Aussies unlikely to splash the cash following pandemic

The survey results also showed despite the recession technically being over, Aussies are still concerned about the economy, with many looking to pay down debts in the new year to protect themselves from future economic shocks.

“Paying off interest-accruing debt also proved high on Australians’ list of new year money resolutions, with one in five planning to pay off their mortgage faster. Meanwhile, 17 per cent of consumers resolved to tackle credit card and personal loan debt,” My State Bank’s results showed.

Not only are Australians looking to pay down debt, consumers are actively trying to find ways of saving money with 50 per cent of survey respondents said they were planning to spend less on travel over the next six months.

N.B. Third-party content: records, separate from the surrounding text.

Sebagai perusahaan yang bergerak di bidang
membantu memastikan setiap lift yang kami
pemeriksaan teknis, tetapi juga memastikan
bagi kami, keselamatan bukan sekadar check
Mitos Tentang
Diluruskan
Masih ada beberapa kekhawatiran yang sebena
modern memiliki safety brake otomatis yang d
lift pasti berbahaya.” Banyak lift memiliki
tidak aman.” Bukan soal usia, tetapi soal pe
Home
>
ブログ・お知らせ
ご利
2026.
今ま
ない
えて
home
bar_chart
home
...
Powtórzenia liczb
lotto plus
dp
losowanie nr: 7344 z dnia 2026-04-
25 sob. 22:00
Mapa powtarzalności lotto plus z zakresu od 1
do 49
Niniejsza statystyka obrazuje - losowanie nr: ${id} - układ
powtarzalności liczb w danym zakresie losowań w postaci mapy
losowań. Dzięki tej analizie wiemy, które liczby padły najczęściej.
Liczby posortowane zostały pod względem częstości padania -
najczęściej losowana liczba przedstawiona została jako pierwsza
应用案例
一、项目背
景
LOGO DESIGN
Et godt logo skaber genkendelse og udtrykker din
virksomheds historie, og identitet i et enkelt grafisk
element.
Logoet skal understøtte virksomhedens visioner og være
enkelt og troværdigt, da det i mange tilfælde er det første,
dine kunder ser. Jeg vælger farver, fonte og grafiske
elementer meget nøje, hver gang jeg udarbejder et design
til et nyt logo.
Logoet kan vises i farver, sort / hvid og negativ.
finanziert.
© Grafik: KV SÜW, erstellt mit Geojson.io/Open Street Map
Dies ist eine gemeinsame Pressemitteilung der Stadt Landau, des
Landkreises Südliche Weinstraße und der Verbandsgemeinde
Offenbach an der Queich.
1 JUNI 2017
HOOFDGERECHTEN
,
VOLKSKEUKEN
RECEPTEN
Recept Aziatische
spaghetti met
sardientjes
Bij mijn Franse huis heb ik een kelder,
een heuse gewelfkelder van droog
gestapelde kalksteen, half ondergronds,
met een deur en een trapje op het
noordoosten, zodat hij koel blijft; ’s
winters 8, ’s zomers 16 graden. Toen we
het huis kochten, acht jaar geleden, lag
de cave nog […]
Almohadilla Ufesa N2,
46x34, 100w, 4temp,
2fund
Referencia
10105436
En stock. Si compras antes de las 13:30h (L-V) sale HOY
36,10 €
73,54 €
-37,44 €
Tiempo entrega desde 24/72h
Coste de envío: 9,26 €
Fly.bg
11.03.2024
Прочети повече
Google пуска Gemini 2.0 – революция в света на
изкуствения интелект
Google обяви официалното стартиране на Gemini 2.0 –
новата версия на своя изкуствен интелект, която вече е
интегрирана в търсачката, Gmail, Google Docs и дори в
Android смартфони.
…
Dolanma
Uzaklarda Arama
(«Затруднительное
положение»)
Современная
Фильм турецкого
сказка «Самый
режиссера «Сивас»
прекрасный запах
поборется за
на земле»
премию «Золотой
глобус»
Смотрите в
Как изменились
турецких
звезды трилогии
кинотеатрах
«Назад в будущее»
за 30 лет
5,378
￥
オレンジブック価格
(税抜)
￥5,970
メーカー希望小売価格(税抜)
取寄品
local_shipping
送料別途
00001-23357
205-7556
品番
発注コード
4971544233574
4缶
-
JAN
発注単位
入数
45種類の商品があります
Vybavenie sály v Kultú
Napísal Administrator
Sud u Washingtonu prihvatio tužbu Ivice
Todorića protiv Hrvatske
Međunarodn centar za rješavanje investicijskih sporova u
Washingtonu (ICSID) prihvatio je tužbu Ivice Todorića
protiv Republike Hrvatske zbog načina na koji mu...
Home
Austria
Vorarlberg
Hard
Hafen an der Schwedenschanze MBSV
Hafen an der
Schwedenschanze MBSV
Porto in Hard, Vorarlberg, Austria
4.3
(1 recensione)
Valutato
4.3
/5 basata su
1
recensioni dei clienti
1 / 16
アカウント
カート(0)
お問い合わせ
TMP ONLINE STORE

While the start of a new year is often associated with getting fit, MyState Bank research found gym memberships are on the chopping block with almost four in 10 Australians planning to cut the costs of working out.

“Despite life returning to some level of normality, our research shows the COVID-19 pandemic continues to impact Australian’s spending. For instance, the closure of gyms at the height of social distancing restrictions caused many Australians to invest in a home gym or complete workouts online. It seems some of these habits are carrying over well into the new year which can spell good news for our wallets,” said Ms McGovern.   

Other major areas that consumers are likely to spend less on include gambling, toys and games, takeout and delivery including Uber Eats and Deliver, alcohol and cigarette consumption and skincare and make-up.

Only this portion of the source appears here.